Das Bundessozialgericht (BSG) bestätigt in einem aktuellen Urteil die Versicherungspflicht nach dem Künstlersozialversicherungsgesetz für freie Publizisten, die werbefinanzierte Online-Portale unterhalten.

Im vorliegenden Fall hatte ein freier Journalist geklagt, der ein Fachportal zum Thema Internet betreibt und überwiegend auf seiner eigenen Website publiziert. 2005 hatte die Künstlersozialkasse (KSK) seinen Antrag auf Aufnahme in die Künstlersozialversicherung zunächst abgelehnt.
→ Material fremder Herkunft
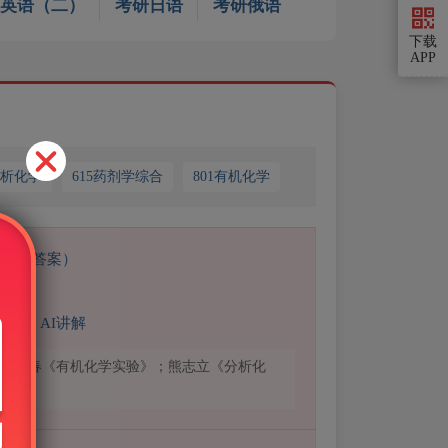
英语（二）
考研日语
考研俄语
下载
APP
分析化学
615药剂学综合
801有机化学
含部分答案）
题库】AI讲解
；胡春《有机化学实验》；熊志立《分析化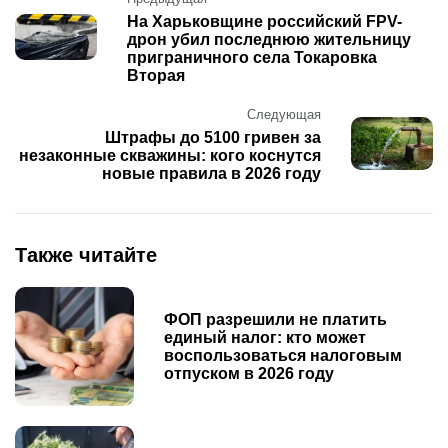
Post
navigation
На Харьковщине российский FPV-
дрон убил последнюю жительницу
приграничного села Токаровка
Вторая
Следующая
Штрафы до 5100 гривен за
незаконные скважины: кого коснутся
новые правила в 2026 году
Также читайте
ФОП разрешили не платить
единый налог: кто может
воспользоваться налоговым
отпуском в 2026 году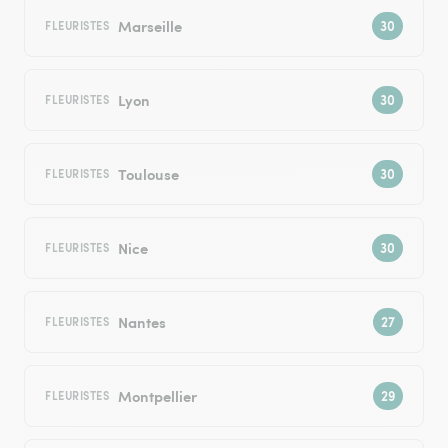
Marseille
FLEURISTES
Lyon
FLEURISTES
Toulouse
FLEURISTES
Nice
FLEURISTES
Nantes
FLEURISTES
Montpellier
FLEURISTES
Das Gericht sah es nun als erwiesen an, dass zwischen den vom Kläger aus dem Verkauf von Werbeflächen erzielten Einnahmen und seiner primären publizistischen Arbeit ein untrennbarer wirtschaftlicher und inhaltlicher Zusammenhang bestehe, aufgrund dessen Werbeeinnahmen dem von einem Verlag oder einer Redaktion für eine publizistische Leistung gezahlten Honorar vergleichbar und somit als Einnahmen aus publizistischer Tätigkeit zu werten sind.